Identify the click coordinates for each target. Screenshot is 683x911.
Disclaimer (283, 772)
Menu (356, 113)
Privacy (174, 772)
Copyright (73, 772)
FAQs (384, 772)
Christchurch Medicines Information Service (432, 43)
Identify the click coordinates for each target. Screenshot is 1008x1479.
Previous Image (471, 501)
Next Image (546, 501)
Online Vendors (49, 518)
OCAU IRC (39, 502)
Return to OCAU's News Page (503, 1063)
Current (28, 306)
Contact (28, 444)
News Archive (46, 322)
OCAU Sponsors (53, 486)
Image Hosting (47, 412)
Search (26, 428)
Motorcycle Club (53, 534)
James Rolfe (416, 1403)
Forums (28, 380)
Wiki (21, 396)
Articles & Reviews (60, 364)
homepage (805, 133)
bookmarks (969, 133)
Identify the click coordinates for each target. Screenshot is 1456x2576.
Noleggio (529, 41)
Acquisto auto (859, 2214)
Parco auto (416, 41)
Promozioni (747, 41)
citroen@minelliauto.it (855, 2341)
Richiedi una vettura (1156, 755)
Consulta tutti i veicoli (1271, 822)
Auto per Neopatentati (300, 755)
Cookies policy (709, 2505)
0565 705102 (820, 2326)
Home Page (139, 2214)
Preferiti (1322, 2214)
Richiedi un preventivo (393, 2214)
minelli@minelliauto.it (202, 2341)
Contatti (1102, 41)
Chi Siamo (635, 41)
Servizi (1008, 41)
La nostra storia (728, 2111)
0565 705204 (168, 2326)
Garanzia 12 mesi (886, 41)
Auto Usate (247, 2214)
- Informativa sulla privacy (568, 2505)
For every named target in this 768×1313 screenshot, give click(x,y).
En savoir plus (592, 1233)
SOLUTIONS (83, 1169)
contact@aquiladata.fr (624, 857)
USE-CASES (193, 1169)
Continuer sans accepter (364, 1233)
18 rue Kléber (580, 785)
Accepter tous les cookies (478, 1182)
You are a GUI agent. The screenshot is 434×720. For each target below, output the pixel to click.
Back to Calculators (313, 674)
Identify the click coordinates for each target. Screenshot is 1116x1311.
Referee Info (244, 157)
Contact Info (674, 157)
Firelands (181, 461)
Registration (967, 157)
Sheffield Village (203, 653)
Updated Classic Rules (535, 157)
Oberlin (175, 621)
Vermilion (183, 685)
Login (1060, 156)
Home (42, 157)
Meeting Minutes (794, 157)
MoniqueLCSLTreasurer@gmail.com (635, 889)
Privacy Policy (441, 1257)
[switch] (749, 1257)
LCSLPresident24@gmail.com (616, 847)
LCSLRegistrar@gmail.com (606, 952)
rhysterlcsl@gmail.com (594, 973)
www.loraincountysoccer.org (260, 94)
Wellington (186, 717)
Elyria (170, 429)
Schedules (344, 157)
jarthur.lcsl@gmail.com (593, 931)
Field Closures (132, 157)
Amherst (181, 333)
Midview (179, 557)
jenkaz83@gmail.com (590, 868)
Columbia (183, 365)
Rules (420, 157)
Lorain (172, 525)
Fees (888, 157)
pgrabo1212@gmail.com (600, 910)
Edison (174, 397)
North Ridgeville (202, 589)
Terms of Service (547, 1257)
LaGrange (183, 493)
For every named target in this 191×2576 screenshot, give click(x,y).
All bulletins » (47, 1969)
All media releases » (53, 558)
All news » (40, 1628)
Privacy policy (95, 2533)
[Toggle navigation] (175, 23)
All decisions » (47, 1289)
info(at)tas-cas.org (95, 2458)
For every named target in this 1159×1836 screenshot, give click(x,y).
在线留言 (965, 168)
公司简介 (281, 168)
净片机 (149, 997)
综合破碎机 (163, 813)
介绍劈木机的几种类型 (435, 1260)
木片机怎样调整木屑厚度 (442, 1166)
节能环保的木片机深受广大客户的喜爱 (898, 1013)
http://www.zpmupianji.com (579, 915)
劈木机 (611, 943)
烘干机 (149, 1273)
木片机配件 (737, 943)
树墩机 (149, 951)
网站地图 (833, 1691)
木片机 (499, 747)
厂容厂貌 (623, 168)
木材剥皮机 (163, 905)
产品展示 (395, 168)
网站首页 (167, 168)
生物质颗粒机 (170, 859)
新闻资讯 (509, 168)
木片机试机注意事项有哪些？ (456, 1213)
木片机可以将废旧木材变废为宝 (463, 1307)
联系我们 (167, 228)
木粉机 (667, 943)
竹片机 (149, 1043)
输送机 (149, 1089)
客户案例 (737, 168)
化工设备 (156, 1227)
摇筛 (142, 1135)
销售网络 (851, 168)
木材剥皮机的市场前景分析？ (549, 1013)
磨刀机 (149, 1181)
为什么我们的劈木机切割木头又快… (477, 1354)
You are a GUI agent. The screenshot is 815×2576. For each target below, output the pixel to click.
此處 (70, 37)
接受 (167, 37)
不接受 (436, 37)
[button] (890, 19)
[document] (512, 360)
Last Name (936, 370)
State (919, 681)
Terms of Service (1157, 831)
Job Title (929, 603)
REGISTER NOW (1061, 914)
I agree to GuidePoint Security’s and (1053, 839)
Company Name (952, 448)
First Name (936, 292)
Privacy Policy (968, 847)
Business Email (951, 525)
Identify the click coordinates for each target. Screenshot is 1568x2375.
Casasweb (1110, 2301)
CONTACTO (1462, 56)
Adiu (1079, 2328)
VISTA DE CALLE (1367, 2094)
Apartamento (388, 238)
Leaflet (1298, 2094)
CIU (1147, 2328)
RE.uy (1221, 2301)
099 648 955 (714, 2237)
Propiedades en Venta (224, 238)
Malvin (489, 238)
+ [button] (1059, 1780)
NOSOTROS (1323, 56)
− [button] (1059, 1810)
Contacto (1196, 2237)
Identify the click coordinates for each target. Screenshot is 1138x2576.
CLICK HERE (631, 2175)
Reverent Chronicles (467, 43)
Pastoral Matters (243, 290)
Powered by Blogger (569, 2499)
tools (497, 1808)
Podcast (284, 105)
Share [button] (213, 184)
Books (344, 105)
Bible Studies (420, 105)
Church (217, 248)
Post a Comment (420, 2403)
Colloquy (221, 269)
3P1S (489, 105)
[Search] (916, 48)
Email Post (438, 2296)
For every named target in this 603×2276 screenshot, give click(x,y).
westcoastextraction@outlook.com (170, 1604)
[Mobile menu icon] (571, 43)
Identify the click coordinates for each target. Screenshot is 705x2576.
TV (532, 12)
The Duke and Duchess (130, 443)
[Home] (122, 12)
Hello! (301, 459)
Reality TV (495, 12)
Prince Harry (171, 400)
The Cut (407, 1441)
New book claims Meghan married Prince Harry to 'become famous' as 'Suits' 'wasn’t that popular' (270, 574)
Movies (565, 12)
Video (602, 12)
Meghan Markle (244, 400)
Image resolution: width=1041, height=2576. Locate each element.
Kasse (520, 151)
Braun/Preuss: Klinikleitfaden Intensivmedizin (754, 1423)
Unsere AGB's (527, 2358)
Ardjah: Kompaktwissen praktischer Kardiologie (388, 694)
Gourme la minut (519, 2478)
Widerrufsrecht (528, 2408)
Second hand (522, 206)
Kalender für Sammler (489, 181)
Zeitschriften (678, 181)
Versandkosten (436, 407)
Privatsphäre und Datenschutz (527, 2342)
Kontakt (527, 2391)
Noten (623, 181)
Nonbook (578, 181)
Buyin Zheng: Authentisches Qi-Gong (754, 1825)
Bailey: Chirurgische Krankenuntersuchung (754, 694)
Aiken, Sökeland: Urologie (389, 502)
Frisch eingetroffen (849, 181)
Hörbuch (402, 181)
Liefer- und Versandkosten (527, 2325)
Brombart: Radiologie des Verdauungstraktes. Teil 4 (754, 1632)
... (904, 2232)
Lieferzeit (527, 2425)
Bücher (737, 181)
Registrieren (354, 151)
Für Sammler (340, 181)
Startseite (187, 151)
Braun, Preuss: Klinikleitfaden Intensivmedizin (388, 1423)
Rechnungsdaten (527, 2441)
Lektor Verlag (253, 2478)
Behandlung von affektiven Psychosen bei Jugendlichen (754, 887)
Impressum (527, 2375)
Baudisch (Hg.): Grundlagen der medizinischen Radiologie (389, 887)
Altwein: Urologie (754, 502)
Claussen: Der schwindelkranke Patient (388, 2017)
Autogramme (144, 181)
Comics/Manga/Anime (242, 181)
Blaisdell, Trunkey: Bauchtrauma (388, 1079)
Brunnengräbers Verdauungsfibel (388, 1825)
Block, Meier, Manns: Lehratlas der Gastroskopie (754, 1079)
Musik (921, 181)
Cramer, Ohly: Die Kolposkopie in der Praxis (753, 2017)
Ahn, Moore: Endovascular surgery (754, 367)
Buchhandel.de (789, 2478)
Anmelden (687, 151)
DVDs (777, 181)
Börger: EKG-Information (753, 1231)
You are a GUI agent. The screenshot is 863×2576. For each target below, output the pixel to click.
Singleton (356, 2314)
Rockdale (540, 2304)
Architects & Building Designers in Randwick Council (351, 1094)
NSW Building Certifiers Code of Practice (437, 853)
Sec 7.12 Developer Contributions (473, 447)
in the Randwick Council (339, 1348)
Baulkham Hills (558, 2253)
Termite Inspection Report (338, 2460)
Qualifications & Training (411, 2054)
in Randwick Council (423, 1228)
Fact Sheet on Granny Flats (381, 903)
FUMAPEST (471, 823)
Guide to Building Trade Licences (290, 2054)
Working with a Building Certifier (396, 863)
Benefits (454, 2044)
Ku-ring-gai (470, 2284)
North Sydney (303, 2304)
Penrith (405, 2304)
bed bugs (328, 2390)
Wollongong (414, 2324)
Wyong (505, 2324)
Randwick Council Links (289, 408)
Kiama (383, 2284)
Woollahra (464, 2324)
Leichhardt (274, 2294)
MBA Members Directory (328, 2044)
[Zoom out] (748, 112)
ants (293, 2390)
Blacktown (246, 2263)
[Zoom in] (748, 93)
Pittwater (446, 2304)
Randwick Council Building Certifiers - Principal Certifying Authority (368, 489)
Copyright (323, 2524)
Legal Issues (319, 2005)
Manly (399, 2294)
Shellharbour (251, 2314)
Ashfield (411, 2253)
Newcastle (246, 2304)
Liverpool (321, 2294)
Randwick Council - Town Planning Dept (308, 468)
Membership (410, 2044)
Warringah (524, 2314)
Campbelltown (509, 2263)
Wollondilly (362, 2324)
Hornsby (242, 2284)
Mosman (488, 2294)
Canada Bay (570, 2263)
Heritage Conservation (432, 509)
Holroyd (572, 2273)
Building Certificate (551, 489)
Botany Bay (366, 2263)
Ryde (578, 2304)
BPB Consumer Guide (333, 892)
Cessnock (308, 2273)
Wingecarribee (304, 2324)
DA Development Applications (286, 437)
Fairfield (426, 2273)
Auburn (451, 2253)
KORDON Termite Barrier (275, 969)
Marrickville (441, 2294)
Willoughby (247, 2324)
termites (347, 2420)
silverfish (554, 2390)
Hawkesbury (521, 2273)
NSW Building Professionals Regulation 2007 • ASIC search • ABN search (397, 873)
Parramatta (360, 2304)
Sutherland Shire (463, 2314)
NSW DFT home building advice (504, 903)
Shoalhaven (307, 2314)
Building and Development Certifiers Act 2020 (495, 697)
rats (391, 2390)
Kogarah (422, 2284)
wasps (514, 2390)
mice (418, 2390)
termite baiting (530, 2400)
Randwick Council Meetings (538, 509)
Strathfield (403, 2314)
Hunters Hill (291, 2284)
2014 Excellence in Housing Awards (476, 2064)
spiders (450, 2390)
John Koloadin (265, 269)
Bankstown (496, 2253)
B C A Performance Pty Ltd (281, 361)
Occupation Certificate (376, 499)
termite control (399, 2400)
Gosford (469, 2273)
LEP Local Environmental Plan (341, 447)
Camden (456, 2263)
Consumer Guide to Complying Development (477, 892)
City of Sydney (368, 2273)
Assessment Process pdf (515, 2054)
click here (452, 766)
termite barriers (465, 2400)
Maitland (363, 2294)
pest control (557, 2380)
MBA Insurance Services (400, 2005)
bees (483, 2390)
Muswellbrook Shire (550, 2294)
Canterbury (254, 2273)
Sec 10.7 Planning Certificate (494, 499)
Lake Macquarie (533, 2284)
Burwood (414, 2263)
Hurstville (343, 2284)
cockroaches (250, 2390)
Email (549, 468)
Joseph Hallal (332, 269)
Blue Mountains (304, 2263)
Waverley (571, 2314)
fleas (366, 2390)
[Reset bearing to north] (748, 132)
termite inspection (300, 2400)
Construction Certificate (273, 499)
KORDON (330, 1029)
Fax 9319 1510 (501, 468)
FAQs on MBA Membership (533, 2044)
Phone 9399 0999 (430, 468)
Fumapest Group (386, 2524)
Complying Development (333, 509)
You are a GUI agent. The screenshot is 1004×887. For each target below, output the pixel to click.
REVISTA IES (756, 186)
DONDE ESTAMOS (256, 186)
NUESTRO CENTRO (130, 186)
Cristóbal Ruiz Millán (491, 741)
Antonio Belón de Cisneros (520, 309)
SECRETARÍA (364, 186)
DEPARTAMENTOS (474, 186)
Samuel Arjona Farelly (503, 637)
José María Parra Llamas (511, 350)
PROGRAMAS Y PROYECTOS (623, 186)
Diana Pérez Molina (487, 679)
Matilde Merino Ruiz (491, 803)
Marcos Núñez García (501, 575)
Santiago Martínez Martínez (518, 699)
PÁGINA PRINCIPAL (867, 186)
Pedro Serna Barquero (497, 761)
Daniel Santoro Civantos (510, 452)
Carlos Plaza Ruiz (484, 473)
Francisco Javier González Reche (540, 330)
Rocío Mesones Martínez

—————

*Exercise requirements:* Where the line containing "Marcos Núñez García (501, 575)" appears in the data above, begin there and reproduce every line to the end exactly; include nothing else.

*Response box:*
Marcos Núñez García (501, 575)
Santiago Martínez Martínez (518, 699)
PÁGINA PRINCIPAL (867, 186)
Pedro Serna Barquero (497, 761)
Daniel Santoro Civantos (510, 452)
Carlos Plaza Ruiz (484, 473)
Francisco Javier González Reche (540, 330)
Rocío Mesones Martínez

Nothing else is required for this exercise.